Supplied material below:

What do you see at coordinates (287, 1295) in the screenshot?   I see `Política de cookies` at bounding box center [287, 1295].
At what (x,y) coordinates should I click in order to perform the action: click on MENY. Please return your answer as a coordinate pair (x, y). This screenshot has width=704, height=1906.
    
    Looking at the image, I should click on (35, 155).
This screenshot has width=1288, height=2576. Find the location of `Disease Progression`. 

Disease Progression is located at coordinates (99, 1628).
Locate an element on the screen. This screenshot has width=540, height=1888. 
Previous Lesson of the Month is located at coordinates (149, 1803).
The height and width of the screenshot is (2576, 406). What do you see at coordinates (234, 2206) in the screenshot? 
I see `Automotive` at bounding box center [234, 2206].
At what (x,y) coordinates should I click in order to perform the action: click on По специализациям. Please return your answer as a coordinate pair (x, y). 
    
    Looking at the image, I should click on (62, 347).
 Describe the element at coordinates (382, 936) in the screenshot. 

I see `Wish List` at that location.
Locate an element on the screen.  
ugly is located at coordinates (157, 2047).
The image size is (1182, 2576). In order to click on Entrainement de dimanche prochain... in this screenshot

End of Supplied material.

**Exercise:** Transcribe the data above in full, keeping every word as it is.

**Response box:**
What do you see at coordinates (287, 1295) in the screenshot?   I see `Política de cookies` at bounding box center [287, 1295].
At what (x,y) coordinates should I click in order to perform the action: click on MENY. Please return your answer as a coordinate pair (x, y). This screenshot has width=704, height=1906.
    
    Looking at the image, I should click on (35, 155).
This screenshot has width=1288, height=2576. Find the location of `Disease Progression`. 

Disease Progression is located at coordinates (99, 1628).
Locate an element on the screen. This screenshot has width=540, height=1888. 
Previous Lesson of the Month is located at coordinates (149, 1803).
The height and width of the screenshot is (2576, 406). What do you see at coordinates (234, 2206) in the screenshot? 
I see `Automotive` at bounding box center [234, 2206].
At what (x,y) coordinates should I click in order to perform the action: click on По специализациям. Please return your answer as a coordinate pair (x, y). 
    
    Looking at the image, I should click on (62, 347).
 Describe the element at coordinates (382, 936) in the screenshot. 

I see `Wish List` at that location.
Locate an element on the screen.  
ugly is located at coordinates (157, 2047).
The image size is (1182, 2576). In order to click on Entrainement de dimanche prochain... in this screenshot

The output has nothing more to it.